Getting started

To run MPRAOligoDesign, first activate the snakemake environment, e-g., via:

conda activate snakemake

All inputs of the workflow are configured via a config file. For more information on the parameters see Config File.

Pre required files

Before running the workflow we need the human reference genome from UCSC (GRCh38 build) and the genome size file. Be aware this is around 3GB large after extraction. You can download them with:

wget -P resources/reference https://hgdownload.cse.ucsc.edu/goldenpath/hg38/bigZips/hg38.fa.gz
wget -P resources/reference https://hgdownload.cse.ucsc.edu/goldenpath/hg38/bigZips/hg38.fa.fai
wget -P resources/reference https://hgdownload.cse.ucsc.edu/goldenpath/hg38/bigZips/hg38.chrom.sizes

gunzip resources/reference/hg38.fa.gz

You need to set the correct path in the config file. Here you have to modify the entries genome and fasta under reference. We will use the config file config/config_quickstart.yml in this example.

Running the workflow

We can combine 4 different designing routines. variants_only, regions_only, variants_regions, and sequences_only.
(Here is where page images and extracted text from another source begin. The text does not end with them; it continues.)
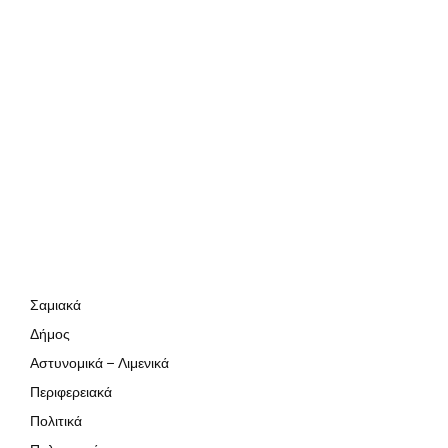
Σαμιακά
Δήμος
Αστυνομικά – Λιμενικά
Περιφερειακά
Πολιτικά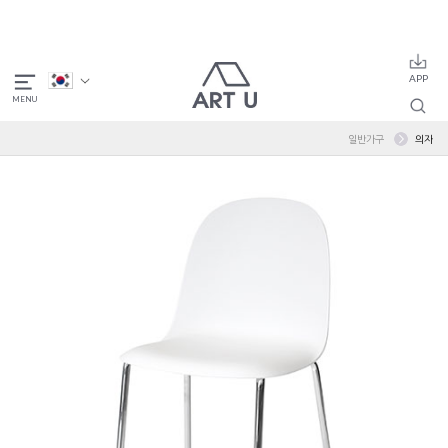
일반가구
의자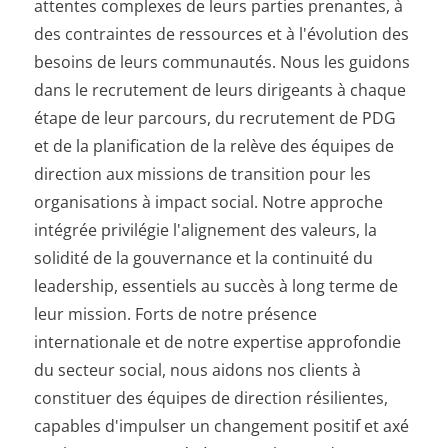
attentes complexes de leurs parties prenantes, à
des contraintes de ressources et à l'évolution des
besoins de leurs communautés. Nous les guidons
dans le recrutement de leurs dirigeants à chaque
étape de leur parcours, du recrutement de PDG
et de la planification de la relève des équipes de
direction aux missions de transition pour les
organisations à impact social. Notre approche
intégrée privilégie l'alignement des valeurs, la
solidité de la gouvernance et la continuité du
leadership, essentiels au succès à long terme de
leur mission. Forts de notre présence
internationale et de notre expertise approfondie
du secteur social, nous aidons nos clients à
constituer des équipes de direction résilientes,
capables d'impulser un changement positif et axé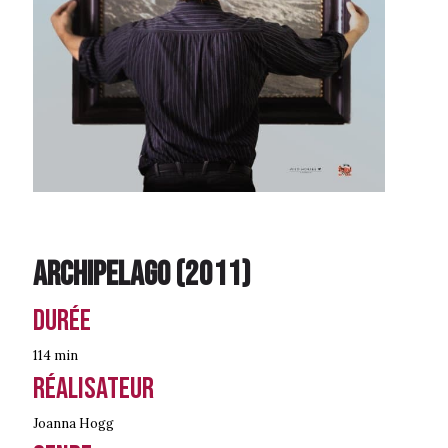
Archipelago
(
2011
)
Durée
114 min
Réalisateur
Joanna Hogg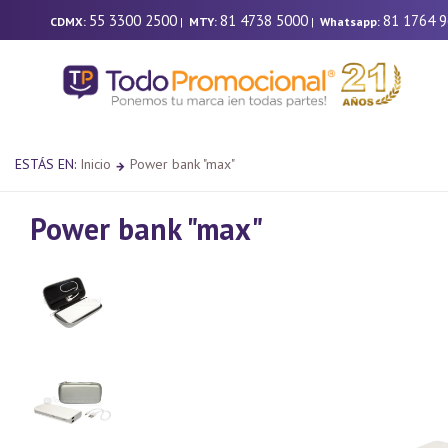
55 3300 2500
81 4738 5000
81 1764 
CDMX:
|
MTY:
|
Whatsapp:
ESTÁS EN:
Inicio
Power bank "max"
Power bank "max"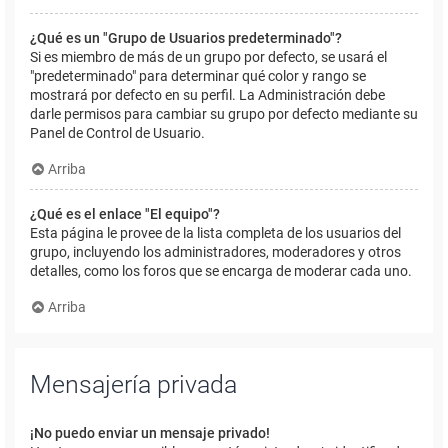
¿Qué es un "Grupo de Usuarios predeterminado"?
Si es miembro de más de un grupo por defecto, se usará el
"predeterminado" para determinar qué color y rango se
mostrará por defecto en su perfil. La Administración debe
darle permisos para cambiar su grupo por defecto mediante su
Panel de Control de Usuario.
Arriba
¿Qué es el enlace "El equipo"?
Esta página le provee de la lista completa de los usuarios del
grupo, incluyendo los administradores, moderadores y otros
detalles, como los foros que se encarga de moderar cada uno.
Arriba
Mensajería privada
¡No puedo enviar un mensaje privado!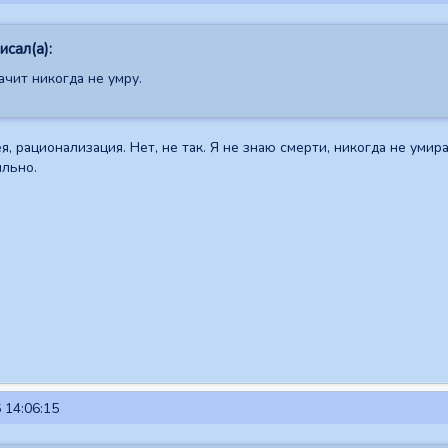
сал(а):
ачит никогда не умру.
, рационализация. Нет, не так. Я не знаю смерти, никогда не умира
ильно.
 14:06:15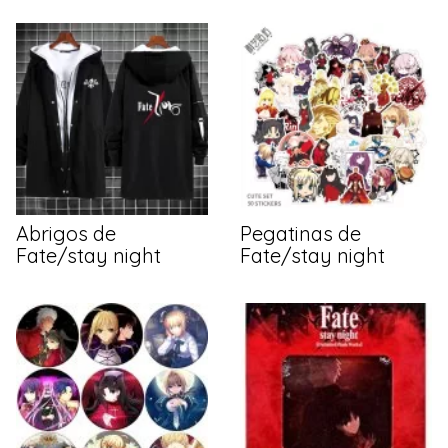
Abrigos de
Pegatinas de
Fate/stay night
Fate/stay night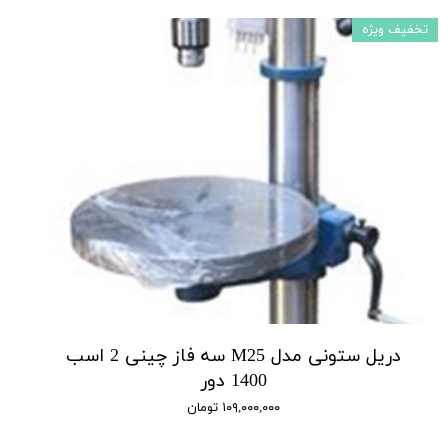
تخفیف ویژه
دریل ستونی مدل M25 سه فاز چینی 2 اسب
1400 دور
۱۰۹,۰۰۰,۰۰۰ تومان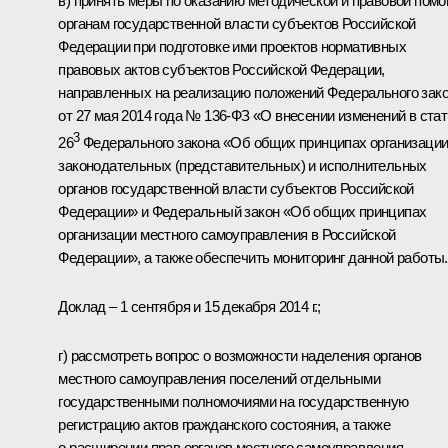
в) принять меры по оказанию методической и правовой пом
органам государственной власти субъектов Российской
Федерации при подготовке ими проектов нормативных
правовых актов субъектов Российской Федерации,
направленных на реализацию положений Федерального зак
от 27 мая 2014 года № 136-ФЗ «О внесении изменений в ста
3
26
Федерального закона «Об общих принципах организаци
законодательных (представительных) и исполнительных
органов государственной власти субъектов Российской
Федерации» и Федеральный закон «Об общих принципах
организации местного самоуправления в Российской
Федерации», а также обеспечить мониторинг данной работы.
Доклад – 1 сентября и 15 декабря 2014 г.;
г) рассмотреть вопрос о возможности наделения органов
местного самоуправления поселений отдельными
государственными полномочиями на государственную
регистрацию актов гражданского состояния, а также
о расширении прав органов местного самоуправления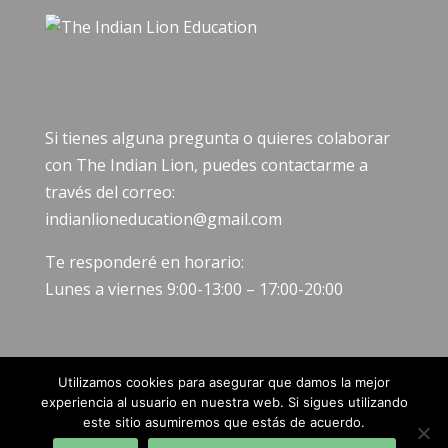
Si tienes alguna pregunta o quieres colaborar
con The Indian Lion, puedes contactarme a
través del correo:
indianlioneducation@gmail.com
Te responderé en horario:
Lunes a viernes 9:00-13:00 – 17:00-20:00
Utilizamos cookies para asegurar que damos la mejor
experiencia al usuario en nuestra web. Si sigues utilizando
este sitio asumiremos que estás de acuerdo.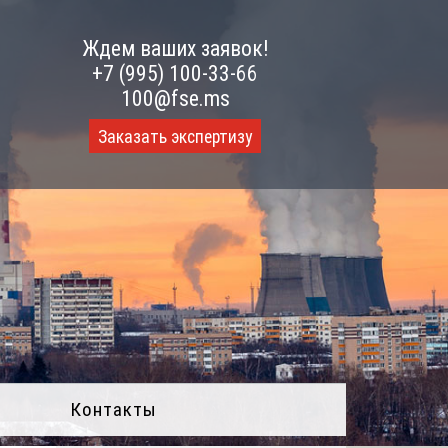
Ждем ваших заявок!
+7 (995) 100-33-66
100@fse.ms
Заказать экспертизу
Контакты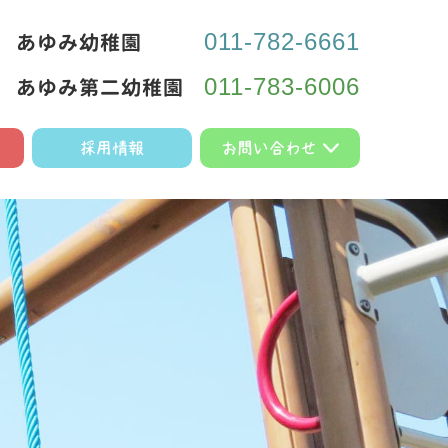
あゆみ幼稚園
011-782-6661
あゆみ第二幼稚園
011-783-6006
採用情報
お問い合わせ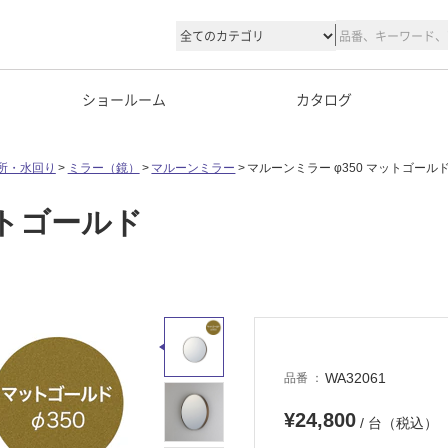
ショールーム
カタログ
所・水回り
ミラー（鏡）
マルーンミラー
マルーンミラー φ350 マットゴール
ットゴールド
WA32061
品番
¥24,800
/ 台（税込）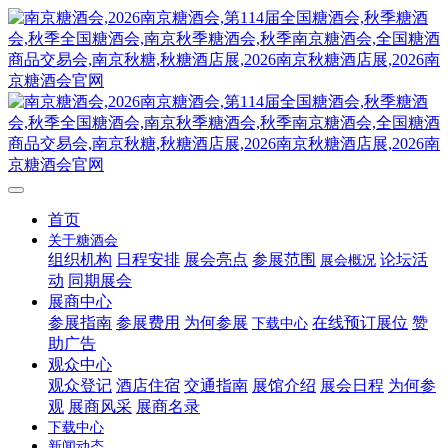
首页
关于糖酒会
组织机构
日程安排
展会亮点
参展范围
论坛活
展会概况
动
同期展会
展商中心
参展指南
参展费用
为何参展
在线预订展位
赞
下载中心
助广告
观众中心
观众登记
酒店住宿
交通指南
展馆介绍
展会日程
为何参
观
展商风采
展商名录
下载中心
新闻动态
See Config File for more information on them. In this quickstart we will use all four routines. The input files are already provided in the data/quickstart folder. You can run the workflow with:

snakemake --cores 1 --configfile config/config_quickstart.yml

This should design oligogs for all 3 routines. The results will be stored in the results/final_design folder.